At the beginning of the Lyndon State College Upward Bound program each summer, I have watched 50 teenagers take a monumental leap of faith. Students hug their families goodbye and board a bus full of other students from around the Northeast Kingdom of Vermont and the North Country of New Hampshire. At 15 years old, would you have been brave enough to get on a bus with 50 strangers, give up six weeks of your summer vacation to take academic classes, and collectively volunteer 3,500 hours in the community? Upward Bound students do. Each and every summer. It might sound cliché, but there is no other word for it: the Upward Bound summer program is magical. And yet, all of this is being placed at risk after the debt ceiling debates that raged in Washington, D.C. this summer. Decisions have been made, and now it is up to the "super committee" of 12 to determine whether or not big discretionary spending cuts will directly impact the educational opportunities of students in our community.

The Upward Bound summer program begins with a journey, a fitting metaphor for the journey they are truly embarking upon: the long and often winding path to college. Upward Bound students are the first in their families to pursue a college education and come from modest income backgrounds. Our trips together have taken us to historical cities, cultural hubs, beautiful college campuses, the center of nation's government, and into the wilderness. It is a great chance for young people from our community to see what is going on in the world around them and begin to discover what their role in that world might be. The promise of Upward Bound has always been one of guidance. "Here's the roadmap, here's what you do. You say this is your dream, well this is how you go out there and make it a reality." It is an incredibly powerful message to share with young people: "what you do right now matters, the choices you make and the work you put in to your education will determine your future, so just who do you want to be?" Through Upward Bound they are empowered, and together we undertake the journey to a college education.
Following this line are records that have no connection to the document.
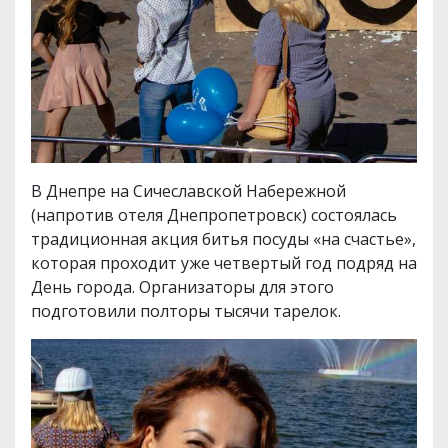
В Днепре на Сичеславской Набережной
(напротив отеля Днепропетровск) состоялась
традиционная акция битья посуды «на счастье»,
которая проходит уже четвертый год подряд на
День города. Организаторы для этого
подготовили полторы тысячи тарелок.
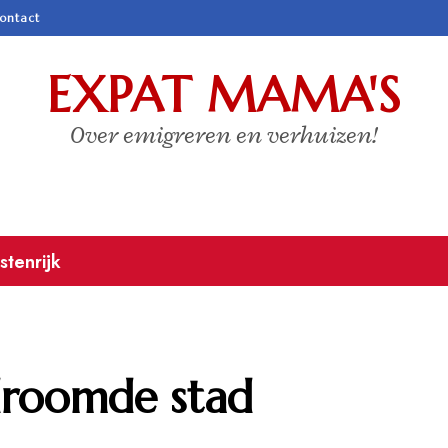
ontact
EXPAT MAMA'S
Over emigreren en verhuizen!
stenrijk
droomde stad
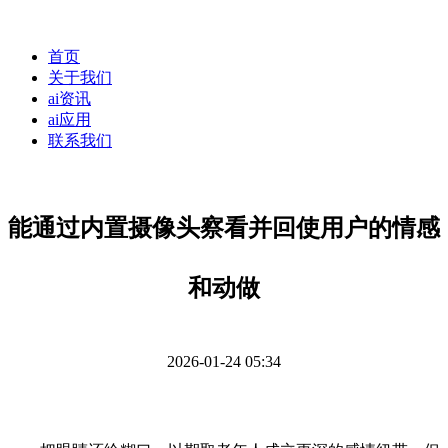
首页
关于我们
ai资讯
ai应用
联系我们
能通过内置摄像头察看并回使用户的情感
和动做
2026-01-24 05:34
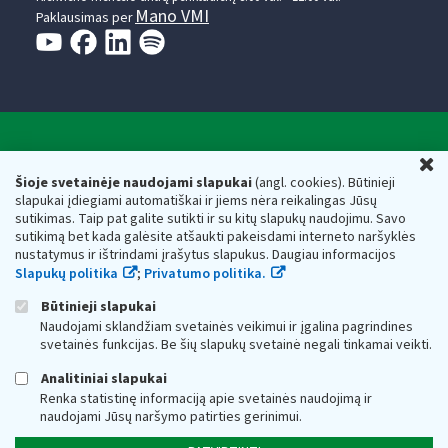
Mano VMI
Paklausimas per
Valstybinė mokesčių inspekcija prie Lietuvos
U
Respublikos finansų ministerijos
Šioje svetainėje naudojami slapukai
(angl. cookies). Būtinieji
slapukai įdiegiami automatiškai ir jiems nėra reikalingas Jūsų
Biudžetinė įstaiga. Juridinio asmens kodas — 188659752,
sutikimas. Taip pat galite sutikti ir su kitų slapukų naudojimu. Savo
adresas: Vasario 16-osios g. 14, 01107 Vilnius, Lietuva, el.paštas:
sutikimą bet kada galėsite atšaukti pakeisdami interneto naršyklės
vmi@vmi.lt
, E. pristatymo dėžutės adresas 188659752
nustatymus ir ištrindami įrašytus slapukus. Daugiau informacijos
Duomenys apie Valstybinę mokesčių inspekciją prie Lietuvos
Slapukų politika
;
Privatumo politika.
Respublikos finansų ministerijos kaupiami ir saugomi Juridinių
asmenų registre
Būtinieji slapukai
Naudojami sklandžiam svetainės veikimui ir įgalina pagrindines
svetainės funkcijas. Be šių slapukų svetainė negali tinkamai veikti.
Analitiniai slapukai
Renka statistinę informaciją apie svetainės naudojimą ir
naudojami Jūsų naršymo patirties gerinimui.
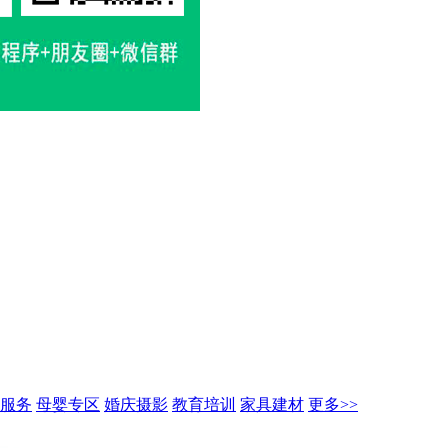
服务
母婴专区
婚庆摄影
教育培训
家具建材
更多>>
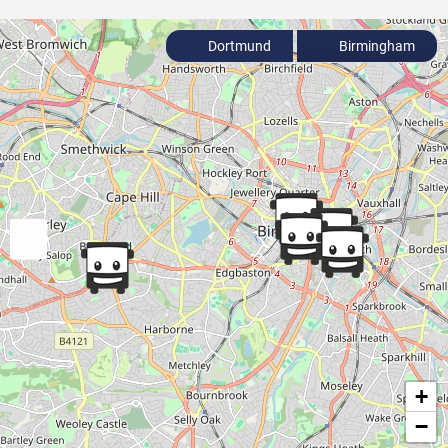
Dortmund
Birmingham
+
−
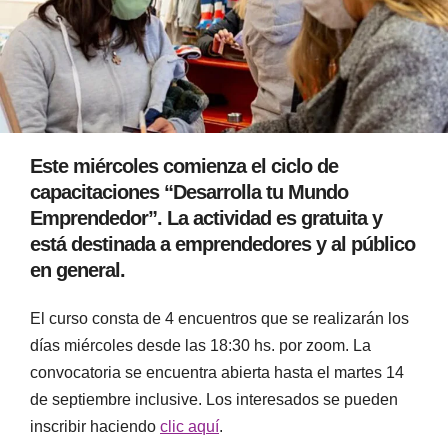
Este miércoles comienza el ciclo de
capacitaciones “Desarrolla tu Mundo
Emprendedor”. La actividad es gratuita y
está destinada a emprendedores y al público
en general.
El curso consta de 4 encuentros que se realizarán los
días miércoles desde las 18:30 hs. por zoom. La
convocatoria se encuentra abierta hasta el martes 14
de septiembre inclusive. Los interesados se pueden
inscribir haciendo
clic aquí
.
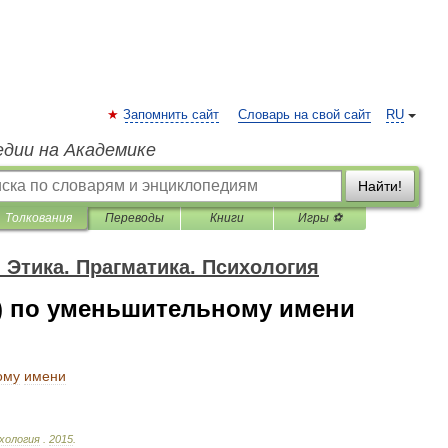
Запомнить сайт
Словарь на свой сайт
RU
едии на Академике
Найти!
Толкования
Переводы
Книги
Игры ⚽
 Этика. Прагматика. Психология
) по уменьшительному имени
ому
имени
хология
.
2015
.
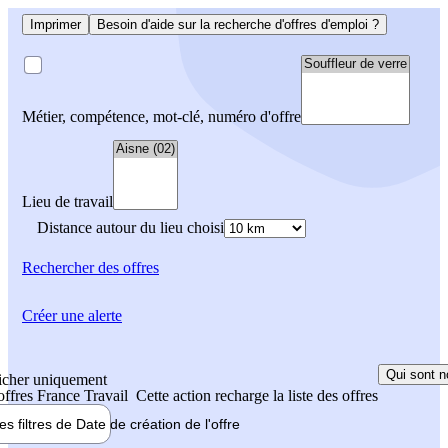
Imprimer
Besoin d'aide sur la recherche d'offres d'emploi ?
Métier, compétence, mot-clé, numéro d'offre
Lieu de travail
Distance autour du lieu choisi
Rechercher
des offres
Créer une alerte
Qui sont n
icher uniquement
 offres France Travail
Cette action recharge la liste des offres
les filtres de
Date de création
de l'offre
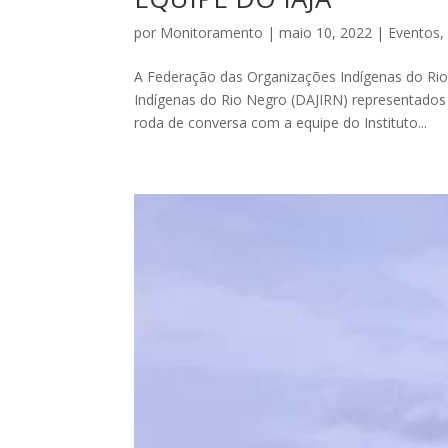
por
Monitoramento
|
maio 10, 2022
|
Eventos
A Federação das Organizações Indígenas do Rio
Indígenas do Rio Negro (DAJIRN) representados
roda de conversa com a equipe do Instituto...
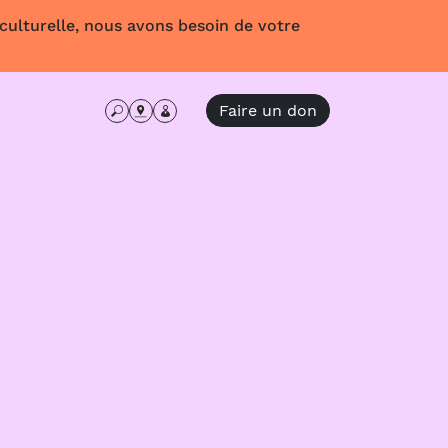
 culturelle, nous avons besoin de votre
Faire un don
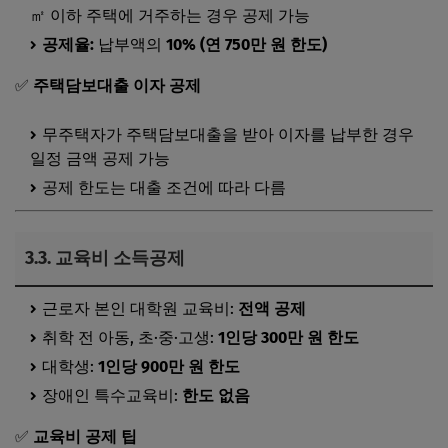
㎡ 이하 주택에 거주하는 경우 공제 가능
공제율:
납부액의
10% (연 750만 원 한도)
✅
주택담보대출 이자 공제
무주택자가 주택담보대출을 받아 이자를 납부한 경우
일정 금액 공제 가능
공제 한도는 대출 조건에 따라 다름
3.3.
교육비 소득공제
근로자 본인 대학원 교육비:
전액 공제
취학 전 아동, 초·중·고생:
1인당 300만 원 한도
대학생:
1인당 900만 원 한도
장애인 특수교육비:
한도 없음
✅
교육비 공제 팁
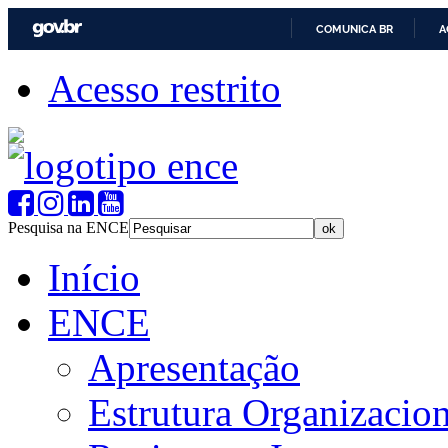
COMUNICA BR
A
Acesso restrito
Pesquisa na ENCE
Início
ENCE
Apresentação
Estrutura Organizacion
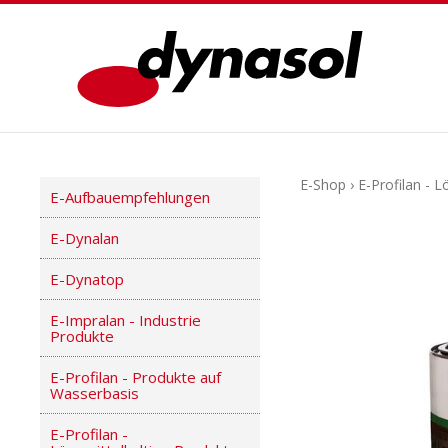
E-Shop
›
E-Profilan - 
E-Aufbauempfehlungen
E-Dynalan
E-Dynatop
E-Impralan - Industrie
Produkte
E-Profilan - Produkte auf
Wasserbasis
E-Profilan -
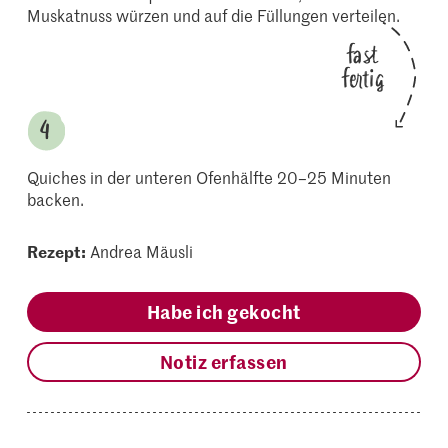
Muskatnuss würzen und auf die Füllungen verteilen.
fast
fertig
Quiches in der unteren Ofenhälfte 20–25 Minuten
backen.
Rezept:
Andrea Mäusli
Habe ich gekocht
Notiz erfassen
The motivation these students possess is astounding! Through the guidance and opportunities offered in Upward Bound, the academic skills that students hone during their summer college preparatory classes, and the work ethic and love of community fostered in the summer volunteer program, these young people are well on their way to building a solid foundation for success. They challenge themselves academically: 54 percent achieved the honor roll last year at least once, and 24 percent are members of the National Honor Society. They also contribute generously to their communities, volunteering each summer with local businesses, hospitals, libraries, and daycare centers. During the school year they also volunteer with both the Burklyn Arts Holiday and Summer Craft Fairs, helping to support local artisans and raise money to fund art programs in our community schools. In addition, they are the student coordinators of the Warm the Children program, ensuring that the neediest schoolchildren in Orleans and Essex counties have new outdoor clothing for the harsh winter season. Upward Bound students are leaders for their peers. Last year 16 percent held student government positions, four won the Governor's Award for Community Service, four more attended the New England Student Leadership Conference, 11 students were selected to attend the University of Vermont Sophomore Summit, and six attended the JFK Global Leadership Conference in Boston. Five students competed in the Green Mountain Scholar's Bowl where they won 2nd place, 4 submitted a proposal to make their school more environmentally friendly at the JSC Greening Summit sponsored by Senator Bernie Sanders, and 14 additional students represented LSC Upward Bound at the TRiO Day Celebration in Rhode Island where they met with hundreds of other college bound TRiO students from around New England.

The result of all their hard work is that the majority of these students win scholarships, making their dreams of attending college a financial reality! Thousands of dollars are awarded each year to Upward Bound students for their academic work ethic, dedication to community, and clear vision of their goal to attend college. Equally important, students have explored many college campuses and are able to choose a school where they will be most successful. The program provides the roadmap to access higher education for these students year in and year out, and the results speak for themselves: 99 percent of program graduates from 2000-2010 have enrolled in college immediately after high school, and 88 percent of program completers have either graduated from college or are still pursuing their education.

This summer, as these young people from our communities continued to work hard at Upward Bound to prepare for a college education, a "compromise" was reached between President Obama, the Senate, and the House regarding the debt ceiling crisis. The decisions made in Washington on July 31st will most likely include large cuts to discretionary programs, and could include cuts to TRiO's Upward Bound. Our President and our Government have claimed a strong commitment to improving access to post secondary education, including their goal to be number one in degree attainment by 2020. However, their actions tell a very different story, one which threatens to reduce or remove these programs that literally change lives. If equal access to education for all Americans is a promise that our government intends to keep, I don't understand how cuts to TRiO programs could even be on the table for discussion. When this issue is addressed again by the committee, I hope our elected officials will really consider what is at stake. Their decisions will have long ranging impacts on access to education not just for us and our children here in the Northeast Kingdom, but for first in family students across America.

Rose Reynolds is the assistant director of the Lyndon State College Upward Bound program.